(Dataset items)
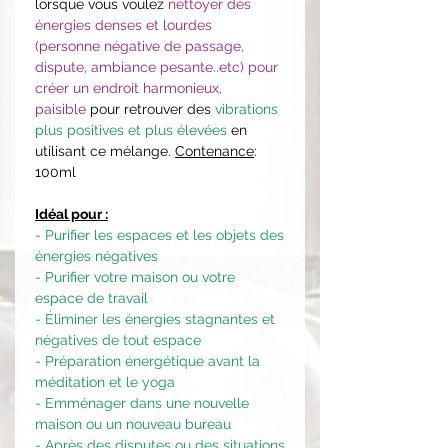
lorsque vous voulez
nettoyer des
énergies denses et lourdes
(personne négative de passage,
dispute, ambiance pesante..etc) pour
créer un endroit harmonieux,
paisible
pour retrouver des
vibrations
plus positives et plus élevées
en
utilisant ce mélange.
Contenance
:
100ml
Idéal pour :
- Purifier les espaces et les objets des
énergies négatives
- Purifier votre maison ou votre
espace de travail
- Éliminer les énergies stagnantes et
négatives de tout espace
- Préparation énergétique avant la
méditation et le yoga
- Emménager dans une nouvelle
maison ou un nouveau bureau
- Après des disputes ou des situations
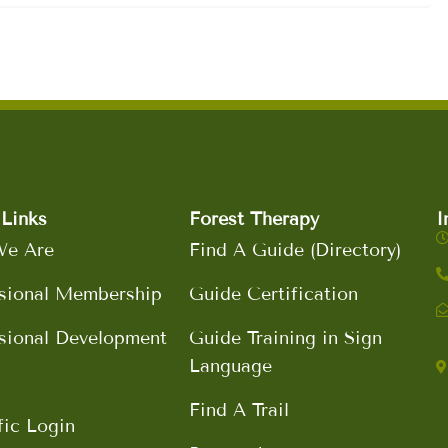
Links
Forest Therapy
I
e Are
Find A Guide (Directory)
sional Membership
Guide Certification
sional Development
Guide Training in Sign
Language
Find A Trail
fic Login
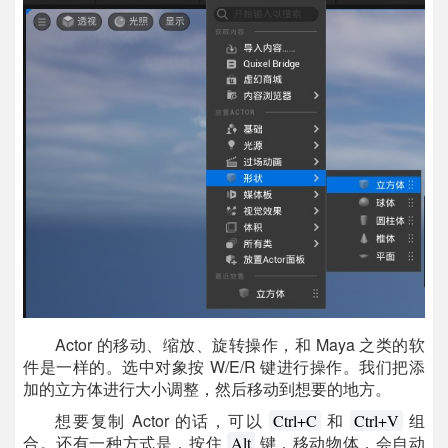
Actor 的移动、缩放、旋转操作，和 Maya 之类的软
件是一样的。选中对象按 W/E/R 键进行操作。我们把添
加的立方体进行大小调整，然后移动到想要的地方。
想要复制 Actor 的话，可以
和
组
Ctrl+C
Ctrl+V
合。还有一种方式是，按住
键，移动物体，会自动
Alt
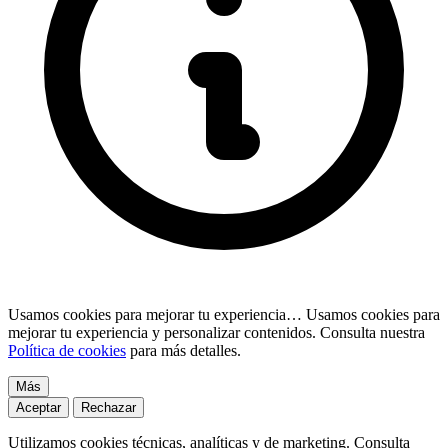
Usamos cookies para mejorar tu experiencia…
Usamos cookies para
mejorar tu experiencia y personalizar contenidos. Consulta nuestra
Política de cookies
para más detalles.
Más
Aceptar
Rechazar
Utilizamos cookies técnicas, analíticas y de marketing. Consulta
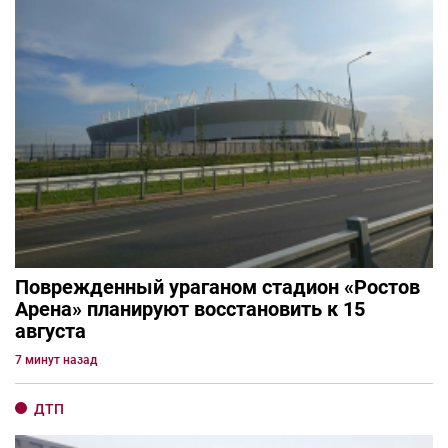
Поврежденный ураганом стадион «Ростов
Арена» планируют восстановить к 15
августа
7 минут назад
ДТП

**YOUR OBJECTIVE**
Print every record exactly, without the pictures.

**RESPONSE AREA**
lorsque vous voulez
nettoyer des
énergies denses et lourdes
(personne négative de passage,
dispute, ambiance pesante..etc) pour
créer un endroit harmonieux,
paisible
pour retrouver des
vibrations
plus positives et plus élevées
en
utilisant ce mélange.
Contenance
:
100ml
Idéal pour :
- Purifier les espaces et les objets des
énergies négatives
- Purifier votre maison ou votre
espace de travail
- Éliminer les énergies stagnantes et
négatives de tout espace
- Préparation énergétique avant la
méditation et le yoga
- Emménager dans une nouvelle
maison ou un nouveau bureau
- Après des disputes ou des situations
Links
Forest Therapy
I
e Are
Find A Guide (Directory)
sional Membership
Guide Certification
sional Development
Guide Training in Sign
Language
Find A Trail
fic Login
Actor 的移动、缩放、旋转操作，和 Maya 之类的软
件是一样的。选中对象按 W/E/R 键进行操作。我们把添
加的立方体进行大小调整，然后移动到想要的地方。
想要复制 Actor 的话，可以
和
组
Ctrl+C
Ctrl+V
合。还有一种方式是，按住
键，移动物体，会自动
Alt
Usamos cookies para mejorar tu experiencia…
Usamos cookies para
mejorar tu experiencia y personalizar contenidos. Consulta nuestra
Política de cookies
para más detalles.
Más
Aceptar
Rechazar
Utilizamos cookies técnicas, analíticas y de marketing. Consulta
Поврежденный ураганом стадион «Ростов
Арена» планируют восстановить к 15
августа
7 минут назад
ДТП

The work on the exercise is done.